Ein Anlass, sich mit der Thematik intensiver zu beschäftigen, bot die 2020 erschienene Publikation "Zukunftsbäume für die Stadt – Auswahl aus der GALK-Straßenbaumliste". Im Vorwort von Dr. Joachim Bauer (GALK) und Helmut Selders (BdB) lautet die Kernbotschaft "Vielfalt nutzen": "Zu den größten Herausforderungen des Klimawandels wird es gehören, deutlich mehr Vielfalt in die städtischen Baumbestände zu bringen, die heute größtenteils aus den drei Baumgattungen Linde, Ahorn und Platane bestehen. Wir brauchen stattdessen ein wesentlich breiteres Sortiment." Weiterhin heißt es: "Baumbestände mit einer größeren Vielfalt bei der Pflanzenverwendung sind besser gegen die vielen verschiedenen, heute teilweise noch nicht bekannten Schaderreger gewappnet als monokulturelle Bestände. Die Konzentration auf wenige Baumarten birgt bei einem Befall mit entsprechenden Schaderregern große Gefahren, bis hin zum Ausfall einzelner Arten." Diese Aussagen erscheinen unstrittig.

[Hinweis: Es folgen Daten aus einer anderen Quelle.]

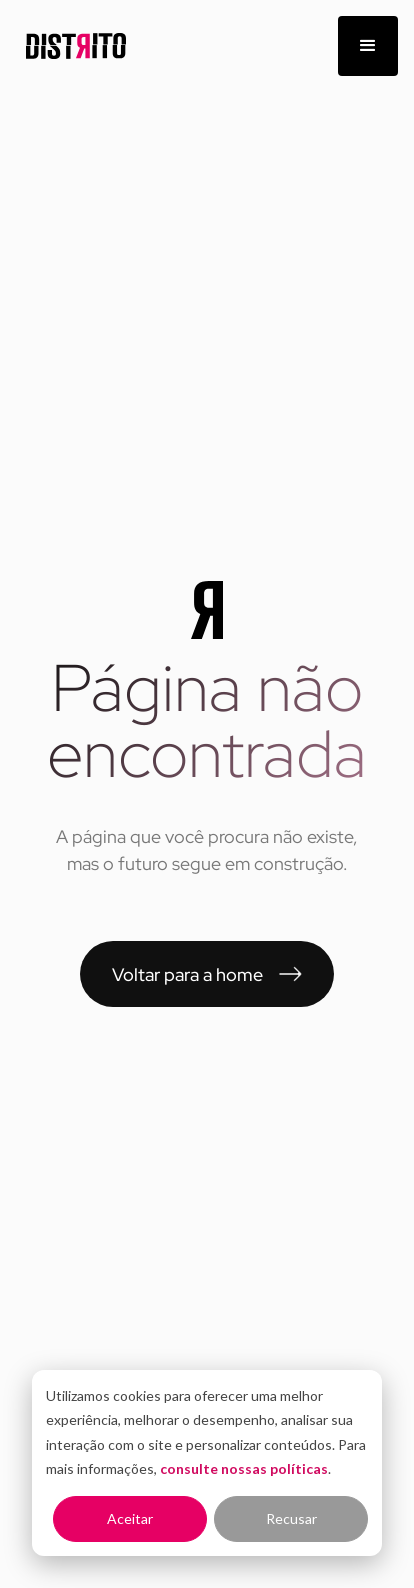 This screenshot has width=414, height=1588. I want to click on consulte nossas políticas, so click(244, 1468).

Bei genauerer Betrachtung der vorgeschlagenen 65 Arten und Sorten, die wegen ihrer positiven Erfahrungen aus dem GALK-Arbeitskreis in der Publikation besonders hervorgehoben und für die zukünftige Verwendung empfohlen werden, bleibt jedoch zu konstatieren: Drei Gattungen machen dort 1/3 aller 65 vorgeschlagenen Bäume aus (bzw. 5 Gattungen fast die Hälfte). Auch auf Art-Ebene lässt sich feststellen, dass fünf Arten mit deren Sorten 43 Prozent aller Bäume abbilden. Fast 1/10 der empfohlenen Arten sind Acer platanoides (Spitz-Ahorn) und Auslesen. Ist das die Vielfalt, denen die Autoren so viel Bedeutung beimessen?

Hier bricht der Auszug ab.